Kateryna Filippenko: Coal is indeed being displaced by gas, and in fact, it plays a very important role in carbonizing developing countries. For example, in Asia, where coal still contributes about 40 per cent of the energy mix, gas will play a crucial role to decarbonize the region. It will actually provide upside to the gas demand that we have in, in this two-degree scenario.
But the longer-term renewables are going to play a bigger role in Asia. They already played a massive role in the US and in Europe. So they will put higher pressure on gas in the longer term.
But it’s also worth noting that there’s also a way for renewables to contribute to, in a way, to support gas. I’m talking here about various projects on decarbonizing gas production. So for example, the examples of LNG projects, where power production is being connected to the grid where power is sourced from renewable sources, rather than producing power for this LNG plant at the site itself. So kind of renewables can also contribute to a way to decarbonize production from certain gas plants. And this could also, in turn, provide some support to customers.
Markham Hislop: That’s actually something I hadn’t thought of. And it is an issue in Canada and that’s the carbon intensity of the natural gas that goes into that’s the feedstock for LNG. And in Canada, in some of the provinces, we have a big problem with methane emissions. Is carbon intensity of the natural gas going to play a role in – especially with expansion of carbon pricing markets – is it going to play a role in determining which LNG projects go ahead?

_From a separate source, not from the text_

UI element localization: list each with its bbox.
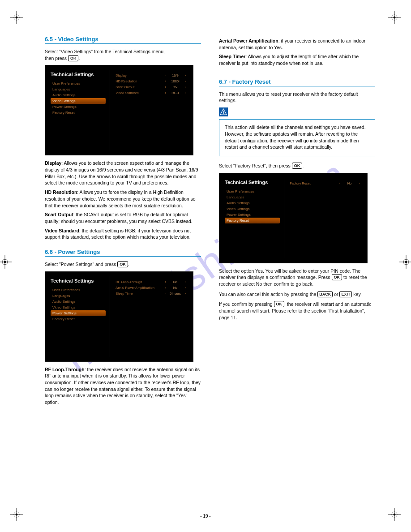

Kateryna Filippenko: It is definitely gaining a bigger importance in the thinking of buyers and the producers thinking as well. And we also see Europe considering carbon border adjustment tax. It’s still quite early in the day, but it is something that can potentially shift the cost landscape when it comes to different input sources into Europe, for example. But yes, absolutely it’s going to get more and more attention. And in fact, we are right now looking closely at the carbon emissions from the different gas productions and different options, how gas projects can decarbonize and secure their space in the market.